**To do**
Only a slice of the listing below is wanted. Retype the lines from the one containing "String Makers Wax (46, 720)" through the one containing "[Q&A Sort By] (119, 1507)", exactly, both ends included.

**Given information**

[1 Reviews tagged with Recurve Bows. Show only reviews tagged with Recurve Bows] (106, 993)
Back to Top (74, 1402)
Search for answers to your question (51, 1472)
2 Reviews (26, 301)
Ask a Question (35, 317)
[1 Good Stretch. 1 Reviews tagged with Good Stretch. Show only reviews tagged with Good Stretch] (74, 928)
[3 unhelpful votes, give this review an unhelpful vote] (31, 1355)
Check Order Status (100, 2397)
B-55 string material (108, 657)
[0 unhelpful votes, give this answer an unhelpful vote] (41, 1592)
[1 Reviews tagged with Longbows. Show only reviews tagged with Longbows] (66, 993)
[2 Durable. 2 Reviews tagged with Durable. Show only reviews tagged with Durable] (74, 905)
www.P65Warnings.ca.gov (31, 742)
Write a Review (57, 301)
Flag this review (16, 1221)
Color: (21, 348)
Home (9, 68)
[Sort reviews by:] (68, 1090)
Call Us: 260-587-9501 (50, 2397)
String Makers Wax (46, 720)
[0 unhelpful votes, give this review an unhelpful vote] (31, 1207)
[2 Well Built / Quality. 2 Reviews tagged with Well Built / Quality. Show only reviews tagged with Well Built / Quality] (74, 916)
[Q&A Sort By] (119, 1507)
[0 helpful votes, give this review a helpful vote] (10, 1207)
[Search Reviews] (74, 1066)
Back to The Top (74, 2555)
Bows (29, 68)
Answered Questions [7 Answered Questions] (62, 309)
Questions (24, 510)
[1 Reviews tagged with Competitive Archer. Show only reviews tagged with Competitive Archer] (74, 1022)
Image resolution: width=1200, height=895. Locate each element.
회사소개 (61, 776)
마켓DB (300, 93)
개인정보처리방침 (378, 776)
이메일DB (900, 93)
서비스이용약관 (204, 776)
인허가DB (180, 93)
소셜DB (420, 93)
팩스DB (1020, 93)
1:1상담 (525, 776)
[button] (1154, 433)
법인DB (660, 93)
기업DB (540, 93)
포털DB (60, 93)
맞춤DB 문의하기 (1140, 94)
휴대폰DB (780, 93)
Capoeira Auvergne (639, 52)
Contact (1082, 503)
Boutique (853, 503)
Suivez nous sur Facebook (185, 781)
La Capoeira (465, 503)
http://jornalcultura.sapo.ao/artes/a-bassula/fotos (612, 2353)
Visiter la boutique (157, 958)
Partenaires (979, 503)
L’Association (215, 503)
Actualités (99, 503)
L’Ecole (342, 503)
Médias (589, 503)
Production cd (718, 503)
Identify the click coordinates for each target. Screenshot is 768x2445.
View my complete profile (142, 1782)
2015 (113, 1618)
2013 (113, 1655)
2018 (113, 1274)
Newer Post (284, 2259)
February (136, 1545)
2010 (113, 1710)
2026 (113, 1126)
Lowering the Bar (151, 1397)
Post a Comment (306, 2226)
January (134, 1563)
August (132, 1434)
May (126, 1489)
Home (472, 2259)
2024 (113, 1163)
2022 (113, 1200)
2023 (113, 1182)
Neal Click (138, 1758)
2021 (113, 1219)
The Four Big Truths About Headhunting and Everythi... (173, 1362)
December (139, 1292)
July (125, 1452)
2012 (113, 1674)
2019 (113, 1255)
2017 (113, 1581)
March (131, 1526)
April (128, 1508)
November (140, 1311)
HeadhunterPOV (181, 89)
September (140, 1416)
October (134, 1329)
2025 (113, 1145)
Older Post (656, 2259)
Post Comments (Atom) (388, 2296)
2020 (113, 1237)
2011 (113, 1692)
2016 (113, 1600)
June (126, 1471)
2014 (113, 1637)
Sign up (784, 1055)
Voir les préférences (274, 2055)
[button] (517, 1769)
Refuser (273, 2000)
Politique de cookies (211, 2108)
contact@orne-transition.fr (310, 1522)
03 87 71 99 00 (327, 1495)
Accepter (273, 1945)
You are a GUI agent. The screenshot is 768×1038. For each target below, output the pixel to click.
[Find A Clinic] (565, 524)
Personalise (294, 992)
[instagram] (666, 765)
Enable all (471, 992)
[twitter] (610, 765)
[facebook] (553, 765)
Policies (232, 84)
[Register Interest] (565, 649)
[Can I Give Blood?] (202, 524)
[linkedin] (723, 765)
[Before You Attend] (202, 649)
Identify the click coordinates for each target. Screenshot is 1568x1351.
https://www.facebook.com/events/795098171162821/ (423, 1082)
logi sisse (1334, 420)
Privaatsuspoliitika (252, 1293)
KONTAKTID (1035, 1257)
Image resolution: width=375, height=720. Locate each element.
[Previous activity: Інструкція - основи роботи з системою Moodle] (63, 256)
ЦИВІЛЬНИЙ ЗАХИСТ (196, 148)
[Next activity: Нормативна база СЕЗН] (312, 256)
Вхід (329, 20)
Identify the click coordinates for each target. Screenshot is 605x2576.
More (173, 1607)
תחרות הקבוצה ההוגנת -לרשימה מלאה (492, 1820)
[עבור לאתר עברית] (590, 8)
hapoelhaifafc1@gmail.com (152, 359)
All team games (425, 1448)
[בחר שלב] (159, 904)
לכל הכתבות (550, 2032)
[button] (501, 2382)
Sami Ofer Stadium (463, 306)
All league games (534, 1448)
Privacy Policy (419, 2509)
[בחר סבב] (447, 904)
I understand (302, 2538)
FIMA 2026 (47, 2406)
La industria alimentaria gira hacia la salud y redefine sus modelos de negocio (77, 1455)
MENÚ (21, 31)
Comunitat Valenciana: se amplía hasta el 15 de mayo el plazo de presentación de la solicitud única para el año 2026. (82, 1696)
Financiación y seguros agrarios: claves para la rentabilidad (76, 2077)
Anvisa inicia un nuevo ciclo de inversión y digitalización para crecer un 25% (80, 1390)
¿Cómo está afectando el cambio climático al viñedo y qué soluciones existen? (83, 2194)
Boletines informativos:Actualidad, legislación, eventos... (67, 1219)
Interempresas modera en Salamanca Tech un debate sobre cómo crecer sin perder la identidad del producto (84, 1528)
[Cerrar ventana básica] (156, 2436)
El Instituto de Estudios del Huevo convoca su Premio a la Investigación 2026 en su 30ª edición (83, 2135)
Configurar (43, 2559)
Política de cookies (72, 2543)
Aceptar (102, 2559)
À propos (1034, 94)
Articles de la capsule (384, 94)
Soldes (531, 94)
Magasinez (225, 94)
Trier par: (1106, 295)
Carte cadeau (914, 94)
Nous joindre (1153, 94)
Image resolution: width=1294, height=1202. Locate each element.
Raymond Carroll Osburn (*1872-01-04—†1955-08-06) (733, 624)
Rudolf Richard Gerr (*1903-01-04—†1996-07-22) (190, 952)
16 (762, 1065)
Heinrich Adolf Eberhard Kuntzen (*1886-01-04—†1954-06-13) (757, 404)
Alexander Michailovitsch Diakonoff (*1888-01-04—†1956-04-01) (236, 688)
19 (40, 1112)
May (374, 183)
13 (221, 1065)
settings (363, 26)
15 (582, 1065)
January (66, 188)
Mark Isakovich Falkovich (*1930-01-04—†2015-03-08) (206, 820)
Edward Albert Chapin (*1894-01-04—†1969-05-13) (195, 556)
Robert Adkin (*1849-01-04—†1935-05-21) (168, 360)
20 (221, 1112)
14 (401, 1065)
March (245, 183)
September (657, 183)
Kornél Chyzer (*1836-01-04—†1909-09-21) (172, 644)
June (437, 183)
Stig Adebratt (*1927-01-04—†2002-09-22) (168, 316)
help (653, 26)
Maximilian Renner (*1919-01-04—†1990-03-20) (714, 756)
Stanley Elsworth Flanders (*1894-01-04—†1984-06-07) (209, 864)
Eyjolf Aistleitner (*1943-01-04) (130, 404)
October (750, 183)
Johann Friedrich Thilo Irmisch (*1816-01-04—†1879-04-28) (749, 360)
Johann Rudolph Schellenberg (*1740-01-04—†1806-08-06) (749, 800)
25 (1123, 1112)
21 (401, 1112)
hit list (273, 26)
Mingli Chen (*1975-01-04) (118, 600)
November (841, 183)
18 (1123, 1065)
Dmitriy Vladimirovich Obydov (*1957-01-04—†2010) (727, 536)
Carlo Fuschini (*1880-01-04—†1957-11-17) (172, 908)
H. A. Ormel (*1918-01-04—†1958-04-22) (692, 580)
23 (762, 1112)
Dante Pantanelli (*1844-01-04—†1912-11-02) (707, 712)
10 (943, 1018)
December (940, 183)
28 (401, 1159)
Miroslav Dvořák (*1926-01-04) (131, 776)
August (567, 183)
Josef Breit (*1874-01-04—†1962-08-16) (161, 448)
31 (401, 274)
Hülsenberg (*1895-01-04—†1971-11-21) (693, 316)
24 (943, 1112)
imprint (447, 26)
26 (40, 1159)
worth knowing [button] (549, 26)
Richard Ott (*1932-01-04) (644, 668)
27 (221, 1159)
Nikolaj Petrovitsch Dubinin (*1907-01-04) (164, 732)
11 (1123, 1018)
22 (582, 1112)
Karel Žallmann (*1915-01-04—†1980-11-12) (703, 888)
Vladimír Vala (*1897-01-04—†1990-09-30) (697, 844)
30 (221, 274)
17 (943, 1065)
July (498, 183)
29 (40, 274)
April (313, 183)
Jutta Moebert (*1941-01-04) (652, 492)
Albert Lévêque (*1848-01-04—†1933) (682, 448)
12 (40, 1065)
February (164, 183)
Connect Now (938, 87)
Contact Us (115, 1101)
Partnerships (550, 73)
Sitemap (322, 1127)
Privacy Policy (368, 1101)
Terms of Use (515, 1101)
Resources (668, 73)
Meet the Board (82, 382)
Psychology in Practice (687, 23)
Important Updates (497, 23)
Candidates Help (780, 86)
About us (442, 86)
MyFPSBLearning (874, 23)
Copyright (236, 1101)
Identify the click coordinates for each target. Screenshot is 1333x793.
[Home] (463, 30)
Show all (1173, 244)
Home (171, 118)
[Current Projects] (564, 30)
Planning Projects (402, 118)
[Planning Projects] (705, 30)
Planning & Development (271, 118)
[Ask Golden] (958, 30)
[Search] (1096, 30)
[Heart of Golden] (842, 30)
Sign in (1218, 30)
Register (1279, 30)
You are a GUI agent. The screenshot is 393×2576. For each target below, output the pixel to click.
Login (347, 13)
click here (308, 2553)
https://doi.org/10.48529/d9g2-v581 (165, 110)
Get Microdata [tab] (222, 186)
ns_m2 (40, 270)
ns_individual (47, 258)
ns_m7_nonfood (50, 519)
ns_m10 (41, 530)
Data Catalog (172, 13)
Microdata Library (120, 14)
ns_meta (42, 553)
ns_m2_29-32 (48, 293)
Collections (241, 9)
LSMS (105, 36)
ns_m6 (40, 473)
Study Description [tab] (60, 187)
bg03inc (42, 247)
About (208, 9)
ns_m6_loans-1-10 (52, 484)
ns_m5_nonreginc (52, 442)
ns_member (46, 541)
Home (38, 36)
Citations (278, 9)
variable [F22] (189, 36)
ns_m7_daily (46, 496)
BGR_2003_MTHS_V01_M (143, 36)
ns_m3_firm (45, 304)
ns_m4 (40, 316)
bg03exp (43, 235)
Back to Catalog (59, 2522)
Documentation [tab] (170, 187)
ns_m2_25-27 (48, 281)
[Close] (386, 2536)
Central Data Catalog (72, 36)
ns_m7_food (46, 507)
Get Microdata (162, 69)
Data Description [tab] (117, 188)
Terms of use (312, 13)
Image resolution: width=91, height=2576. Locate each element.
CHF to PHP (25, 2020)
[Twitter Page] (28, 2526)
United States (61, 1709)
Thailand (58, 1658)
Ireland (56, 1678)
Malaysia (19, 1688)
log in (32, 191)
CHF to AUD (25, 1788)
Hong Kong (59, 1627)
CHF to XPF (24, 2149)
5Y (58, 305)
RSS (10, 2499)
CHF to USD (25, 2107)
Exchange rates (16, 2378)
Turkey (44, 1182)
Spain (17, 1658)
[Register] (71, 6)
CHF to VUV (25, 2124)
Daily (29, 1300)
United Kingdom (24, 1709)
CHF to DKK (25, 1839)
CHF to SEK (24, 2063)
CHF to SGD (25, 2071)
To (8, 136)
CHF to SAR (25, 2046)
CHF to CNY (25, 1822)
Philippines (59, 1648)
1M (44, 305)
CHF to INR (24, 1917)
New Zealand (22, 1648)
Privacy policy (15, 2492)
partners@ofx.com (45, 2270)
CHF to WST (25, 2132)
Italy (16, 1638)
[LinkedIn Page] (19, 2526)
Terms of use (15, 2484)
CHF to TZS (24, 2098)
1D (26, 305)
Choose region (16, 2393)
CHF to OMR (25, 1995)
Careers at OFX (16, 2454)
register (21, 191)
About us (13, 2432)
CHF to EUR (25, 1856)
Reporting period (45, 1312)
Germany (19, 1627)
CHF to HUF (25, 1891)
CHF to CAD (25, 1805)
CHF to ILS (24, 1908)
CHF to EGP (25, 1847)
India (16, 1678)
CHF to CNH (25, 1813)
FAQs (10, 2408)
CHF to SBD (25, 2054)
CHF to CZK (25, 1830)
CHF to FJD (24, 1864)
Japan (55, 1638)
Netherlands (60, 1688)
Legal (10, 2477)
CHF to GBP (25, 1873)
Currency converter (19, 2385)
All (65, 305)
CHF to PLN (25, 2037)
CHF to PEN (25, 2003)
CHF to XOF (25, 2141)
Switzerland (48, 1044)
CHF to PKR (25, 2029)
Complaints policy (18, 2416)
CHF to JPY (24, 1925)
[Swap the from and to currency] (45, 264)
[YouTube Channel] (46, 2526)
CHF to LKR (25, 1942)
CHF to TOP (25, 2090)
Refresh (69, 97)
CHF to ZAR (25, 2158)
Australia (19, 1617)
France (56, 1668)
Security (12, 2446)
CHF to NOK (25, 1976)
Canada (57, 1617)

**Response to the exercise**
String Makers Wax (46, 720)
[0 unhelpful votes, give this review an unhelpful vote] (31, 1207)
[2 Well Built / Quality. 2 Reviews tagged with Well Built / Quality. Show only reviews tagged with Well Built / Quality] (74, 916)
[Q&A Sort By] (119, 1507)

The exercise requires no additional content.